• **Goal of the exercise**
Repeat exactly, and only, the lines below starting at the line that contains "Лечение от мефедрона" and ending at the line that contains "2026 >>> FOLLOW, LI", inclusive of both.

• **Extracted page text data**
------------------------------------

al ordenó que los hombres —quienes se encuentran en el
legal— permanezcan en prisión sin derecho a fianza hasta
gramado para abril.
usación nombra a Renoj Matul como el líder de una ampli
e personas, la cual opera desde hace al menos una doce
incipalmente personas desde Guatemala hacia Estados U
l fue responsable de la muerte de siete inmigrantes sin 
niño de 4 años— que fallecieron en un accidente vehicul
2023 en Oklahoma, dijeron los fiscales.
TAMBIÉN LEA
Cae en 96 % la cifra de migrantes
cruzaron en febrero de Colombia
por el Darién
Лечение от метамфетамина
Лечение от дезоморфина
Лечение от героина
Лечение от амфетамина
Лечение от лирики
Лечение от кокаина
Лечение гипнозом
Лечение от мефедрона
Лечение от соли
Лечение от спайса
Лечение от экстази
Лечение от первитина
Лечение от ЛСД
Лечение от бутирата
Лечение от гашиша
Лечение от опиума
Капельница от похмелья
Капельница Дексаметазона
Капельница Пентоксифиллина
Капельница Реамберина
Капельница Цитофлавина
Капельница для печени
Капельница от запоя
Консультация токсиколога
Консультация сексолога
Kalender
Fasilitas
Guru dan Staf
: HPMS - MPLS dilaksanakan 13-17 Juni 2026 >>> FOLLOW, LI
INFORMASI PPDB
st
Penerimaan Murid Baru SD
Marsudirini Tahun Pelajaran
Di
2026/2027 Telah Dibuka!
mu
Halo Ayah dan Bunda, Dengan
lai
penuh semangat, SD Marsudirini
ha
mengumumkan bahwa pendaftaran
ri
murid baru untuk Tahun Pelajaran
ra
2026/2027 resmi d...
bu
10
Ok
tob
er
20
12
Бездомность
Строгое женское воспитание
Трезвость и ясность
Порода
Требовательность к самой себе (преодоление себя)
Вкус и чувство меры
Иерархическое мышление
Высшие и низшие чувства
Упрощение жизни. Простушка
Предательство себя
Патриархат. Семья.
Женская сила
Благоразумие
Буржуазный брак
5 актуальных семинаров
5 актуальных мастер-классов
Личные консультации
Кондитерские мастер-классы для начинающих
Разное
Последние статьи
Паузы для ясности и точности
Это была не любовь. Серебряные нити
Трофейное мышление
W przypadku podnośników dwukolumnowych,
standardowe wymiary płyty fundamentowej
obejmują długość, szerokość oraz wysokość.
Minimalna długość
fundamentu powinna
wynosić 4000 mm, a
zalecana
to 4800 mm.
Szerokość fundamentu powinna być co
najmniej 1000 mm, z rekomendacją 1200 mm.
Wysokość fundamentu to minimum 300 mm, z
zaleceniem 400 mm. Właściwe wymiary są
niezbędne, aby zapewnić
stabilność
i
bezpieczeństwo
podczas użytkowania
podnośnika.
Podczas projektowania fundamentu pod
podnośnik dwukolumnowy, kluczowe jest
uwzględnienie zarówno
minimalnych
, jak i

------------------------------------

• **Worked solution**
Лечение от мефедрона
Лечение от соли
Лечение от спайса
Лечение от экстази
Лечение от первитина
Лечение от ЛСД
Лечение от бутирата
Лечение от гашиша
Лечение от опиума
Капельница от похмелья
Капельница Дексаметазона
Капельница Пентоксифиллина
Капельница Реамберина
Капельница Цитофлавина
Капельница для печени
Капельница от запоя
Консультация токсиколога
Консультация сексолога
Kalender
Fasilitas
Guru dan Staf
: HPMS - MPLS dilaksanakan 13-17 Juni 2026 >>> FOLLOW, LI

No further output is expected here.